As freguesias Guadalupe e Luz são típicas povoações rurais com casas brancas rodeadas de campos de cultivo. Na Luz encontram-se as famosas Termas do Carapacho, descobertas em 1750, cujas águas (cloretadas, sódicas, sulfatadas e cálcidas) são recomendadas para tratamento de nevralgias, doenças reumáticas e de pele. Aqui se faz termalismo de excelência.
Os graciosenses cumprem, na sua ilha, ciclos e ritos ancestrais – nessa subtil fronteira que separa o sacro do profano. E, dotados de uma alegria de viver, mantêm bem vivas as tradições populares: uma especial apetência pela festa, pela folia e pela música, com um gosto muito especial por animadíssimos bailes de salão, sendo de destacar um peculiar baile antigo (baile mandado). Mas a ilha marca outras diferenças: possui uma onomástica sui generis; uma forte tradição pianística; o seu Carnaval (com nítida influência brasileira) é caso único em Portugal porque tem a duração de 3 meses e não de 3 dias…
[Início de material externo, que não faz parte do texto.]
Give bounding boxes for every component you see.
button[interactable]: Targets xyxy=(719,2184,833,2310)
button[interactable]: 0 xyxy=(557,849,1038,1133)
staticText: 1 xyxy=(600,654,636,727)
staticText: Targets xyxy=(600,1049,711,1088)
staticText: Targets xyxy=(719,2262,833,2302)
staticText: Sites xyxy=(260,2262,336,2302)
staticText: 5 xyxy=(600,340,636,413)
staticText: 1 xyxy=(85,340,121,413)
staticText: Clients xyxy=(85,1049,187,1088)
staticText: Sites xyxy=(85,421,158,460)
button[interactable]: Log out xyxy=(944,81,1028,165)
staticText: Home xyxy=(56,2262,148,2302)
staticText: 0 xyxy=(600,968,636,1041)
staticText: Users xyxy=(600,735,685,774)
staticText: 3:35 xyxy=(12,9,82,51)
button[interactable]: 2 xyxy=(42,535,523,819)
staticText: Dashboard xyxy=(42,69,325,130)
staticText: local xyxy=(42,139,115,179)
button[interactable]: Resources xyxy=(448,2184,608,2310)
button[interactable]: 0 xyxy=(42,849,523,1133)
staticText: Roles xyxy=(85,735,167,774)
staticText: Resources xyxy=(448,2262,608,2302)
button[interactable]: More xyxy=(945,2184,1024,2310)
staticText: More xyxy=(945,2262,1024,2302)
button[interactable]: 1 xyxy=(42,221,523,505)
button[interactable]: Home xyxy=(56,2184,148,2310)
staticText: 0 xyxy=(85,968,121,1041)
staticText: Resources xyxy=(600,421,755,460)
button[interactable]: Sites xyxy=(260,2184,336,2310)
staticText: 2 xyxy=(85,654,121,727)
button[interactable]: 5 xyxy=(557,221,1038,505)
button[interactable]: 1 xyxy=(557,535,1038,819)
E mais: existem duas cantigas populares genuinamente graciosenses: “José” e “Terceira”. A gastronomia é de primeiríssima água e a doçaria não tem igual: queijadas, pastéis de arroz, para já não falar das dulcíssimas meloas… A Graciosa já teve mais vinho do que água. Por isso continuamos hoje a apreciar os seus brancos e verdelhos, bem como as aguardentes envelhecidas durante 14 anos em cascos de carvalho. E convém destacar a andaia, bebida licorosa caseira, que tem origem no Brasil e foi trazida para a Graciosa no seculo XIX por emigrantes graciosenses.
De facto, uma ilha pequena como esta luta para ser diferente. Só mais três exemplos: a Graciosa é hoje a capital dos Açores no que à fotografia subaquática diz respeito; o município de Santa Cruz lidera o ranking, a nível nacional, de recolha seletiva de papel e cartão; a ilha está a dar passos decisivos nas energias renováveis.
Os graciosenses, no seu modo de viver pacato e ordeiro, são afáveis, alegres, hospitaleiros e comunicativos, sempre disponíveis para os comes e bebes… E esta é sem dúvida uma maneira de ser feliz.